Easy Back-to-School Meal Prep Tips

A mom shops with her daughter in a grocery store with produce in the cart

By Jeanette Lamb, Registered Dietitian, Vassar Brothers Medical Center


It’s well-established good nutrition fuels not only good health but better school performance. When schedules get busy or money is tight, nutrition often suffers. But there is a strong case for taking the time to think about how we set ourselves up for eating well during the school year. Here are some ideas to think about as we get ready to embark on another year of school:


Meal plan to save money, time

  • A weekly or monthly menu planned in advance will ultimately save time and money during the week. This study shows you can save money, and you will eat out less if you spend a little time focused on healthy meals throughout the week.
  • Save time and money by only grocery shopping for what’s on your menu.
  • Order groceries online and pick them up on your way home from work.

Cook up the good stuff

  • Your school breakfast and lunch and after-school dinner plan should include a lean protein at every meal. Protein will help your family to build muscle and tissues in their bodies as well as keep everyone feeling full.
  • Include in-season plant foods in your menu, as most in season will be less pricey and fresher.
  • Choose unprocessed over processed foods.
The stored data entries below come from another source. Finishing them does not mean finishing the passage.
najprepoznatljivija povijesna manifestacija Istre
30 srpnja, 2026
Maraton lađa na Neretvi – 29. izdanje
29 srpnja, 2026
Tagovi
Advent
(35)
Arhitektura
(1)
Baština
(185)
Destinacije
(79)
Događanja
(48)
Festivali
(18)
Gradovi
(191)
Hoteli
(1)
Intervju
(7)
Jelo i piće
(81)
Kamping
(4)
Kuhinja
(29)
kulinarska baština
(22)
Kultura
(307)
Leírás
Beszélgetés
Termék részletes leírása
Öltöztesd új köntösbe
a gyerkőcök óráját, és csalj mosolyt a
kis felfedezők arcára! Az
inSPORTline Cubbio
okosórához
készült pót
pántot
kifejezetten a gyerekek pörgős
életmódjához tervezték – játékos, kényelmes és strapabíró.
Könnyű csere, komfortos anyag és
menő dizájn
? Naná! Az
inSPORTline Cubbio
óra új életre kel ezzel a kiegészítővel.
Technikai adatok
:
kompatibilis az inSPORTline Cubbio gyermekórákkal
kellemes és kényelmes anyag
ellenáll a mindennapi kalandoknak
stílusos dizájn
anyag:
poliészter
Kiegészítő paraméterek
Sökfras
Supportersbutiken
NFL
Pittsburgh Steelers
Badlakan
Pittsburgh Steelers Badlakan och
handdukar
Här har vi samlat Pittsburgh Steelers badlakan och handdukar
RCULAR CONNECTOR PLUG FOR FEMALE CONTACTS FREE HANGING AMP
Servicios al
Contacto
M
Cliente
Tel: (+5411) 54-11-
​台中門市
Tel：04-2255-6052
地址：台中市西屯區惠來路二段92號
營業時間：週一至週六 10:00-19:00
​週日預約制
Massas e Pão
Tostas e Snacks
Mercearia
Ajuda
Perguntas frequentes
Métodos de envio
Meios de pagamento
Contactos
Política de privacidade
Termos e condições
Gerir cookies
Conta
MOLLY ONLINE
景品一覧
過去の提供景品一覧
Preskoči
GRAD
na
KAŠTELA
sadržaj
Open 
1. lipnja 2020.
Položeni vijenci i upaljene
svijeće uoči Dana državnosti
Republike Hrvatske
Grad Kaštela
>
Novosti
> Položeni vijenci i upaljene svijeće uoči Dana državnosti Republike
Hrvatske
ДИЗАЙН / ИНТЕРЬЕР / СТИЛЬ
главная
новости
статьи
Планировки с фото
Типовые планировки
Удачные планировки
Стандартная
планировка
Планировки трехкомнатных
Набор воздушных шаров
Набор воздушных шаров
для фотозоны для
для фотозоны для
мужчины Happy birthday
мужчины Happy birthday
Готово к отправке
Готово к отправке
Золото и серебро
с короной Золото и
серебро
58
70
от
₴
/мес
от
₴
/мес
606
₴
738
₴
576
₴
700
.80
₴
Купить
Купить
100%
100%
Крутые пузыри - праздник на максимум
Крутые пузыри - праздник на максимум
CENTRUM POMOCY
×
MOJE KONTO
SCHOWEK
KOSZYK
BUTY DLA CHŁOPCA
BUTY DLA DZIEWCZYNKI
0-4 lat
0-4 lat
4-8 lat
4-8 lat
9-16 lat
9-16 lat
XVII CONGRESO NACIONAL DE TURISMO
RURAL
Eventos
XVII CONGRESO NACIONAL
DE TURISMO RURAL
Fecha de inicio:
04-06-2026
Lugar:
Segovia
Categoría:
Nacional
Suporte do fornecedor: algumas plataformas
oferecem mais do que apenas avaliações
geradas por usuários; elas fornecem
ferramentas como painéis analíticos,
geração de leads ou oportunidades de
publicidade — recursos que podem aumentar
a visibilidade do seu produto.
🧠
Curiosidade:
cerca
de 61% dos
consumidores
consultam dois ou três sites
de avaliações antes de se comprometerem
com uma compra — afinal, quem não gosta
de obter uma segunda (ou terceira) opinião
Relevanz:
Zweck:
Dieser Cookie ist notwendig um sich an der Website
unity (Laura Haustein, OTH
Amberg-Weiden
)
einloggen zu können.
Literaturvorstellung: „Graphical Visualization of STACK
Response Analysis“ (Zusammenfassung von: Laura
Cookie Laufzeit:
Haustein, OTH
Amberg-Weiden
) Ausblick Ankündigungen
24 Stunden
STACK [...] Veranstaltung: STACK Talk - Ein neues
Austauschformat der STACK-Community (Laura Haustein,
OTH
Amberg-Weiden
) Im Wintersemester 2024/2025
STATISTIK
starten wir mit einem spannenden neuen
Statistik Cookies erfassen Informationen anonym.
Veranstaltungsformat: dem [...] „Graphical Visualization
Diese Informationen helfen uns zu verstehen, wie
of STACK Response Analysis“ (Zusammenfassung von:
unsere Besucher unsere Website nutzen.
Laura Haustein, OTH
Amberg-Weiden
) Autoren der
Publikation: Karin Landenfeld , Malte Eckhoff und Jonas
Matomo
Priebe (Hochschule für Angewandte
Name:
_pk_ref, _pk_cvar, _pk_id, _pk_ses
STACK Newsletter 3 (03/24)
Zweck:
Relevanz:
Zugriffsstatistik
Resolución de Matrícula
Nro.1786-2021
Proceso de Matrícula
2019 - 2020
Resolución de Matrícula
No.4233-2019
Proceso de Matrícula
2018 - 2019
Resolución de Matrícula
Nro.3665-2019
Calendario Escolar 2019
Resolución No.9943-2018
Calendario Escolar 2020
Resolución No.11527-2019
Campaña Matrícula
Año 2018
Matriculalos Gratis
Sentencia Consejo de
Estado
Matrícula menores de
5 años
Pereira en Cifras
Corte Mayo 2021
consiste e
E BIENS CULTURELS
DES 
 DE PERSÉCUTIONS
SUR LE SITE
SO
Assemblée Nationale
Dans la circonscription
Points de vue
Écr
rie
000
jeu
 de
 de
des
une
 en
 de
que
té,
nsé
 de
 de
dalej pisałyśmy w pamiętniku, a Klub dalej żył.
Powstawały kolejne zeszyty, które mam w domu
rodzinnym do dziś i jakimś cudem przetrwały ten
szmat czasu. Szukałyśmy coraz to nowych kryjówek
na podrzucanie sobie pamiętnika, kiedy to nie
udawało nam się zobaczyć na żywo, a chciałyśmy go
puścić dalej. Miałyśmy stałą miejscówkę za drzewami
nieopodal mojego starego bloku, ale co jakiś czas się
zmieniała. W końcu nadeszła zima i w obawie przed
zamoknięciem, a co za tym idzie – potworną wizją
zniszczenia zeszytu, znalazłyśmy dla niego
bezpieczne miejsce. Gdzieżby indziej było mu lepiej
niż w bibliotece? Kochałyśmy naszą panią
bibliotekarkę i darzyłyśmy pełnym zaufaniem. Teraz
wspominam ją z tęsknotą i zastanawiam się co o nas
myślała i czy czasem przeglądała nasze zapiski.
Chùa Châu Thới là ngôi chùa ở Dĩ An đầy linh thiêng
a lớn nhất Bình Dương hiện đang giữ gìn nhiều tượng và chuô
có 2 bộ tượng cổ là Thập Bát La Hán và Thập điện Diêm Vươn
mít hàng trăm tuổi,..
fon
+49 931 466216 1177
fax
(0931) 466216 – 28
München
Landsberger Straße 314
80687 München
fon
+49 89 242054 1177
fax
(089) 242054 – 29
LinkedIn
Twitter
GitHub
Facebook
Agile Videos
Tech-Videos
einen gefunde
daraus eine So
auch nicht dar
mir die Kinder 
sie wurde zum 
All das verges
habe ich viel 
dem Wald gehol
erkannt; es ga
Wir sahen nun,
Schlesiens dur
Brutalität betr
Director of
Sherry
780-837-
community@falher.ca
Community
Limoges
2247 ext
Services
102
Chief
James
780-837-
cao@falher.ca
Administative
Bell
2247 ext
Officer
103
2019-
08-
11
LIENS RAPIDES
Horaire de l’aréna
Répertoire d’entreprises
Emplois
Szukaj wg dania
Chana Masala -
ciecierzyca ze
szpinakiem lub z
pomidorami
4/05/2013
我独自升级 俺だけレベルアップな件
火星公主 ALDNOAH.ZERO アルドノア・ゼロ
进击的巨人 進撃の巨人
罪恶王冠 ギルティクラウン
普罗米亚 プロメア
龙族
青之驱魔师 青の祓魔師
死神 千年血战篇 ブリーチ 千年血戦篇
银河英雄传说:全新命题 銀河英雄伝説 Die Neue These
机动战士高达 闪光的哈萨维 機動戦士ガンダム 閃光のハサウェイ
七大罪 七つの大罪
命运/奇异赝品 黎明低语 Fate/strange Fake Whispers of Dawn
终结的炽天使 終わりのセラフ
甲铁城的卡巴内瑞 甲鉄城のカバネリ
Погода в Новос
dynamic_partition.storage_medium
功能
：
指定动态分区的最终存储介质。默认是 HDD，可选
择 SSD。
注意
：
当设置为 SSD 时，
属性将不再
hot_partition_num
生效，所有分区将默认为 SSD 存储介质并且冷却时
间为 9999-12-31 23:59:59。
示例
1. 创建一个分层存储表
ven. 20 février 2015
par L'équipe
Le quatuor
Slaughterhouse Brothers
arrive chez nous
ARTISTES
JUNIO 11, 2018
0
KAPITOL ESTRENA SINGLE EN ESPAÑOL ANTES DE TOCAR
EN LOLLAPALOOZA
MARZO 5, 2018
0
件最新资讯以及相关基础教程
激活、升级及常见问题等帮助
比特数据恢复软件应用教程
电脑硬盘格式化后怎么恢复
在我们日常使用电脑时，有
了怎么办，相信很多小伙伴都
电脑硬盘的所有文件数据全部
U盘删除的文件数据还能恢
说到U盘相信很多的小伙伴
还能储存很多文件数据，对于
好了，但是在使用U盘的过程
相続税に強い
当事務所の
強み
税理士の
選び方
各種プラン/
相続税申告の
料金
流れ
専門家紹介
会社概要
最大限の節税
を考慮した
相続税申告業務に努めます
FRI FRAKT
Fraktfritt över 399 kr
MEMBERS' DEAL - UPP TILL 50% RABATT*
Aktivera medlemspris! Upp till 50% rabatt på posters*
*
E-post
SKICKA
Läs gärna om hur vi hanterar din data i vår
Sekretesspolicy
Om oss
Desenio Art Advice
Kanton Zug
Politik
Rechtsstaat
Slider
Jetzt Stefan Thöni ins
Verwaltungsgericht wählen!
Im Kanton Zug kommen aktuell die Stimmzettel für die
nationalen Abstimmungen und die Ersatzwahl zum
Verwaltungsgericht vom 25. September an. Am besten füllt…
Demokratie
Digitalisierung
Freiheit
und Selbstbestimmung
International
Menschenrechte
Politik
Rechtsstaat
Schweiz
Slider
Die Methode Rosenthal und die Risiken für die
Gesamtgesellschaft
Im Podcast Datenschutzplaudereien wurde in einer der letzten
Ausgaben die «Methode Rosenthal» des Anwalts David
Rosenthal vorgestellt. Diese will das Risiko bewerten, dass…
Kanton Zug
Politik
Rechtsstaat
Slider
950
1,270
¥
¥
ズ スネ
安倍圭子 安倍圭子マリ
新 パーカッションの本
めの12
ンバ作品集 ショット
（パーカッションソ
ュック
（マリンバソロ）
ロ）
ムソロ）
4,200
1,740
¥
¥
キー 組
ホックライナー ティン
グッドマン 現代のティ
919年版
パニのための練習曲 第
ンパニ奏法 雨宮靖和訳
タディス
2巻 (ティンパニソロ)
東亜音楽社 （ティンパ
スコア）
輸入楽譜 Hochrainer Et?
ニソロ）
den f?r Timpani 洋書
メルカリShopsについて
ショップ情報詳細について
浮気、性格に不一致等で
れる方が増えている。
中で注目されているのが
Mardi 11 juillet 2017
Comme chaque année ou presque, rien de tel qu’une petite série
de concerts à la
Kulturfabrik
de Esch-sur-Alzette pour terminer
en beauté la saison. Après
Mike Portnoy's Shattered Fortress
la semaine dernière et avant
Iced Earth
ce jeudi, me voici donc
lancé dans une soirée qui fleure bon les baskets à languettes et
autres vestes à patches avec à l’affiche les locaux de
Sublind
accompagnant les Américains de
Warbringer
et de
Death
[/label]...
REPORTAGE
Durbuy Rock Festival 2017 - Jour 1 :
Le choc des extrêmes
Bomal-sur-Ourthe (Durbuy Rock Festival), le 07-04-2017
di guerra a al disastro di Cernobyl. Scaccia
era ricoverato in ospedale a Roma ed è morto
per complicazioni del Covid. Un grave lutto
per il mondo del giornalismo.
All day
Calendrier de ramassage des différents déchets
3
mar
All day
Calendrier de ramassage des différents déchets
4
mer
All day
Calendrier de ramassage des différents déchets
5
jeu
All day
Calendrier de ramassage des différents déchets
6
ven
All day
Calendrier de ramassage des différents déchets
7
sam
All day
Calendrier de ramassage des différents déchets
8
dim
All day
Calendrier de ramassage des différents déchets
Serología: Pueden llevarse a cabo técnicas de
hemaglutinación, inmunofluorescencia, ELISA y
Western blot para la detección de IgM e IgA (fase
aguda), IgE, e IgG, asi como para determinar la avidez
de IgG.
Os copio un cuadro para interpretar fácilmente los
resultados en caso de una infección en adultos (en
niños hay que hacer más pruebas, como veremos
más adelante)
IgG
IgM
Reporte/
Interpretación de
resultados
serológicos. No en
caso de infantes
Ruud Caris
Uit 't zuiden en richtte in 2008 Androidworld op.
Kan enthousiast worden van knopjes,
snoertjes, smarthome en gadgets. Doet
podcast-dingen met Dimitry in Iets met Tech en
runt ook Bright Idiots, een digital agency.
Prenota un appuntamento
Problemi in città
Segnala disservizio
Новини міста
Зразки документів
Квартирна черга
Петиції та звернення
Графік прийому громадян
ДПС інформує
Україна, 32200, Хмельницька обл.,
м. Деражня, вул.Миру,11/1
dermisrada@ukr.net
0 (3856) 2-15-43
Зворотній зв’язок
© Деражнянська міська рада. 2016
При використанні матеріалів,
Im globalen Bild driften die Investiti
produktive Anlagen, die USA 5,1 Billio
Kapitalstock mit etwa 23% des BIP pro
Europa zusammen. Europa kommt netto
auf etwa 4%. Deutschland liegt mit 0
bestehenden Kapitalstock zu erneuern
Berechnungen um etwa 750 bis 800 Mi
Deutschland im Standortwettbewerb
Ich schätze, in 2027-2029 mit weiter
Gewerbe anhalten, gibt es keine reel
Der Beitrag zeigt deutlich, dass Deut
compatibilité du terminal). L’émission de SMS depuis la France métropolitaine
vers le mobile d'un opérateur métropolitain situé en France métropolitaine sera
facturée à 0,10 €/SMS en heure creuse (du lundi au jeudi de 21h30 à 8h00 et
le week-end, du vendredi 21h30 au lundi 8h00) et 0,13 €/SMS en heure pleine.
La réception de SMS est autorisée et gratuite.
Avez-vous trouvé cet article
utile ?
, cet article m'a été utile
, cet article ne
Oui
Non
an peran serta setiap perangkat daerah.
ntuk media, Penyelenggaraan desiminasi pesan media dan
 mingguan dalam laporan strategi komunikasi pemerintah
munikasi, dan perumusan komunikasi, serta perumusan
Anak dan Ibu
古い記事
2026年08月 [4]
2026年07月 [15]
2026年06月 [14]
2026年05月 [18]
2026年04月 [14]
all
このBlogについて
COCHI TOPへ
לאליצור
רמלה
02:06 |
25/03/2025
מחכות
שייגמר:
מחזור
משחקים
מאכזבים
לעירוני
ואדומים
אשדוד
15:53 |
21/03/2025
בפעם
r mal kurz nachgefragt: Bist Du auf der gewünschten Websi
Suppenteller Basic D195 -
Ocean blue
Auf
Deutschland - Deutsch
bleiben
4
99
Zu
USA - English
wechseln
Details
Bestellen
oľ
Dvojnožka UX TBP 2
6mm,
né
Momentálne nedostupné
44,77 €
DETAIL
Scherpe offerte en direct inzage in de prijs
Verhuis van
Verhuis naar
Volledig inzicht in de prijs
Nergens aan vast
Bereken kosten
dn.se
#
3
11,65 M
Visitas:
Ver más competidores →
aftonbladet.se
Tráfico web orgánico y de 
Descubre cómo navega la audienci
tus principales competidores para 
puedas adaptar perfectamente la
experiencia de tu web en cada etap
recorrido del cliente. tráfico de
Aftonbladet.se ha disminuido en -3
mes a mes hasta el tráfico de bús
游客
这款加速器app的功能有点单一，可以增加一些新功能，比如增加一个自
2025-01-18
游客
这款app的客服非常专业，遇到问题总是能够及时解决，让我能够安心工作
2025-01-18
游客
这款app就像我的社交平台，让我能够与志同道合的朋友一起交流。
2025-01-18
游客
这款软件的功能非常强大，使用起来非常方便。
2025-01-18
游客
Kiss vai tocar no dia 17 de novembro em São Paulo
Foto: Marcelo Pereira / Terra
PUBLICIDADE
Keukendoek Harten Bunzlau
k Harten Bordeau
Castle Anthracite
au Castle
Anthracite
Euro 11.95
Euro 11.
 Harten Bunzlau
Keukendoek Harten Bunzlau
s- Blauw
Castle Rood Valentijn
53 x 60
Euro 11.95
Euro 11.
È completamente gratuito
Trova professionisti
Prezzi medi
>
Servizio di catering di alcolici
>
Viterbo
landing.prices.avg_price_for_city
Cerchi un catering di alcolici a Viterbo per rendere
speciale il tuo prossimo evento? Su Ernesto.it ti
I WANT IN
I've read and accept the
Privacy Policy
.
Shop the outside of the grocery store.
  • Water is best. Replace juice boxes and sports drinks with free and delicious H2O.

Don’t forget to prep

Working adults and parents often rely on convenience over home-prepared foods to make hectic days easier. Have a plan and take some time each week to prepare some healthy convenience foods. This can go a long way to improve the nutritional quality of your child’s diet.

Some simple tips:

  • Have fruits washed and available for convenient snacking.
  • Make single-serving sizes of snacks like trail mix.
  • Have easy-to-eat food such as hardboiled eggs, guacamole and/or hummus with vegetables and whole grain crackers for dipping on hand.
  • Have Mason jar salads made in advance for easy, on-the-go meals or snacks.
  • Try overnight oats.


With some planning and preparation, we can help to set kids up for a healthy, productive school year!